(SOURCE DATA Opens)
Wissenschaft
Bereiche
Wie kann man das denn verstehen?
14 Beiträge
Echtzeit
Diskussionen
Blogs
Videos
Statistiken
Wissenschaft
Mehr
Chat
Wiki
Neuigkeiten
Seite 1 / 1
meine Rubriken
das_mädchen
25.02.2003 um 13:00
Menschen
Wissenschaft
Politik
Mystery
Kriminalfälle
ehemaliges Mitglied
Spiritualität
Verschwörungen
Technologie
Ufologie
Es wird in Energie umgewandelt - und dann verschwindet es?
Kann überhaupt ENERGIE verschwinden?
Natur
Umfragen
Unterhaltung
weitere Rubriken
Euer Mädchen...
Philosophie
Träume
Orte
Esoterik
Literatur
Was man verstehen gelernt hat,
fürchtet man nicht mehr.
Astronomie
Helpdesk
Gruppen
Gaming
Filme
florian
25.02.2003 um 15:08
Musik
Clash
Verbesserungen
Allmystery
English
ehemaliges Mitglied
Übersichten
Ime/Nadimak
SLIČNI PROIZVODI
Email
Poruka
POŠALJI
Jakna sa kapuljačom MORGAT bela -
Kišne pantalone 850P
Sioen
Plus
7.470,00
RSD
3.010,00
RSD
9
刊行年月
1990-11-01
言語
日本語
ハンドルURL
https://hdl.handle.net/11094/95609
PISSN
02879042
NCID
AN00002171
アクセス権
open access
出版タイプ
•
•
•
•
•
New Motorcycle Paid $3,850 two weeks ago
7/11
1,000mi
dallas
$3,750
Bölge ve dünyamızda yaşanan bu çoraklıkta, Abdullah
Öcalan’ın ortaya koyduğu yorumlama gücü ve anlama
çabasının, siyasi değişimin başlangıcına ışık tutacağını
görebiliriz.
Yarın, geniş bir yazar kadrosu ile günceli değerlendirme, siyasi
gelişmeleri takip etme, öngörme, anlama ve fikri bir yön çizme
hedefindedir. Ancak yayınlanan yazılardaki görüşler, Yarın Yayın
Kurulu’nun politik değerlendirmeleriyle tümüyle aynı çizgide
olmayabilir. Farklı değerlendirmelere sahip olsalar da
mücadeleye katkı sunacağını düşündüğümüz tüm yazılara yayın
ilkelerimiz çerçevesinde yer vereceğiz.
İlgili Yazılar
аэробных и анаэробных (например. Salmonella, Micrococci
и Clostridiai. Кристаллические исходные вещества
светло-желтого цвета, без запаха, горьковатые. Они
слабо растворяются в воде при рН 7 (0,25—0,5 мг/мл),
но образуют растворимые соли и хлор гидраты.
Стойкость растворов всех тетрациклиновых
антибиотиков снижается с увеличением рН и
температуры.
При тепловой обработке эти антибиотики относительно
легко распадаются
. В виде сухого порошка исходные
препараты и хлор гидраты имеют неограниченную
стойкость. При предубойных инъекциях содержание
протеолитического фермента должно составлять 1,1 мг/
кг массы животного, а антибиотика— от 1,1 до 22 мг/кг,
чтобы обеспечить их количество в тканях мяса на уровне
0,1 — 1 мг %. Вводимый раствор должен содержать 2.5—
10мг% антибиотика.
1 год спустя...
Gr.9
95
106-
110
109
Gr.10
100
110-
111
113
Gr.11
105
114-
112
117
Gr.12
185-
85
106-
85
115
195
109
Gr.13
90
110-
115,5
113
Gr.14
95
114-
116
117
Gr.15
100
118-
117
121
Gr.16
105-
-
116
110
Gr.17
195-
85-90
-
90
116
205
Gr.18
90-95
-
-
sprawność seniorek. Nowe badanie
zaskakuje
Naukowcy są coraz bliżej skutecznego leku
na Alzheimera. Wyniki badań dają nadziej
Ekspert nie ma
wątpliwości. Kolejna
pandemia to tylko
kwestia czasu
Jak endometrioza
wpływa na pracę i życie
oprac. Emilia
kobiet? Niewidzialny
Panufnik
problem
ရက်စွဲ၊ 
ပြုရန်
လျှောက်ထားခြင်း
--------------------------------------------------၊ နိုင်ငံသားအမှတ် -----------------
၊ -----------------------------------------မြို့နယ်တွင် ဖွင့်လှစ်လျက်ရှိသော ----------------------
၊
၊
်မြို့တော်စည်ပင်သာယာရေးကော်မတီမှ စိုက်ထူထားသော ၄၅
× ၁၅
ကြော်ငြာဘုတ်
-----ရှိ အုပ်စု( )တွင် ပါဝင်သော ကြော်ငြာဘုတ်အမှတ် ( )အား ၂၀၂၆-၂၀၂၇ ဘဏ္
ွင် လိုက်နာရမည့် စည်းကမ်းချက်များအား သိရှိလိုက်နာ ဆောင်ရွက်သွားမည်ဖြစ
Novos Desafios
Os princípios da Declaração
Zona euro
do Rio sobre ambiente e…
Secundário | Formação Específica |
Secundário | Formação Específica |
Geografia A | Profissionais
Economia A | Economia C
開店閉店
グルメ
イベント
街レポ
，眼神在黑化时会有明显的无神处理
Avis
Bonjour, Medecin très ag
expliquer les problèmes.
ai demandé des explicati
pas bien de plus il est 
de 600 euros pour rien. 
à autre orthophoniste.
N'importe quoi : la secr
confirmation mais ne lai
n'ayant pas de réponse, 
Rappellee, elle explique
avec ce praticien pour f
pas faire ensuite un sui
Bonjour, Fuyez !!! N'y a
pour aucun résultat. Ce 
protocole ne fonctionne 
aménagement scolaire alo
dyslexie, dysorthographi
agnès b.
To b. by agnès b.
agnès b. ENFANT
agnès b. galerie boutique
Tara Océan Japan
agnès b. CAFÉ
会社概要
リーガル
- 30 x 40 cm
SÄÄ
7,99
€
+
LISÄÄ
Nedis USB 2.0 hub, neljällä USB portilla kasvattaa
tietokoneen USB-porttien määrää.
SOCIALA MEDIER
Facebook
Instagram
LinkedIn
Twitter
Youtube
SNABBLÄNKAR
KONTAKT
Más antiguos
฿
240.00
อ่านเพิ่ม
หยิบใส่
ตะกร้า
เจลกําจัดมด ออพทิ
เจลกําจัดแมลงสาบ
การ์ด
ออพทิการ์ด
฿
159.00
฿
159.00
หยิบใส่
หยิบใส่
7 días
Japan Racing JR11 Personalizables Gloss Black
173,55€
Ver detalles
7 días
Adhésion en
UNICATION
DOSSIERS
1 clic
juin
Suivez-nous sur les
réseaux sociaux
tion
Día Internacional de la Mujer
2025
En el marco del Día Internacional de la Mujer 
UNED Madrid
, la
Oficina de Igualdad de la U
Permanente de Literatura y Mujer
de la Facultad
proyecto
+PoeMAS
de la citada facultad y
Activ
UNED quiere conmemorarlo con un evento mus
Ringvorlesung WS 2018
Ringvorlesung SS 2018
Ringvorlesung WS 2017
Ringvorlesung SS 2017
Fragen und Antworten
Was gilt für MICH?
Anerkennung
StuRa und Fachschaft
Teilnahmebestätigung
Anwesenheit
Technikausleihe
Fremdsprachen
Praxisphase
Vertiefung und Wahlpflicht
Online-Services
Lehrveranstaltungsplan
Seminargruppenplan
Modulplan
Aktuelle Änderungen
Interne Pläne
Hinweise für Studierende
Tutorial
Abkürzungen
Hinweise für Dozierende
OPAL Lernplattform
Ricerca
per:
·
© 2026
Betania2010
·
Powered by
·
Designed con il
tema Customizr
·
(SOURCE DATA Closes)
WHAT THE TASK REQUIRES —
The expected output is exactly the lines of the listing above between the line holding "Jakna sa kapuljačom" and the line holding "İlgili Yazılar", inclusive.

ANSWER TO THIS EXERCISE —
Jakna sa kapuljačom MORGAT bela -
Kišne pantalone 850P
Sioen
Plus
7.470,00
RSD
3.010,00
RSD
9
刊行年月
1990-11-01
言語
日本語
ハンドルURL
https://hdl.handle.net/11094/95609
PISSN
02879042
NCID
AN00002171
アクセス権
open access
出版タイプ
•
•
•
•
•
New Motorcycle Paid $3,850 two weeks ago
7/11
1,000mi
dallas
$3,750
Bölge ve dünyamızda yaşanan bu çoraklıkta, Abdullah
Öcalan’ın ortaya koyduğu yorumlama gücü ve anlama
çabasının, siyasi değişimin başlangıcına ışık tutacağını
görebiliriz.
Yarın, geniş bir yazar kadrosu ile günceli değerlendirme, siyasi
gelişmeleri takip etme, öngörme, anlama ve fikri bir yön çizme
hedefindedir. Ancak yayınlanan yazılardaki görüşler, Yarın Yayın
Kurulu’nun politik değerlendirmeleriyle tümüyle aynı çizgide
olmayabilir. Farklı değerlendirmelere sahip olsalar da
mücadeleye katkı sunacağını düşündüğümüz tüm yazılara yayın
ilkelerimiz çerçevesinde yer vereceğiz.
İlgili Yazılar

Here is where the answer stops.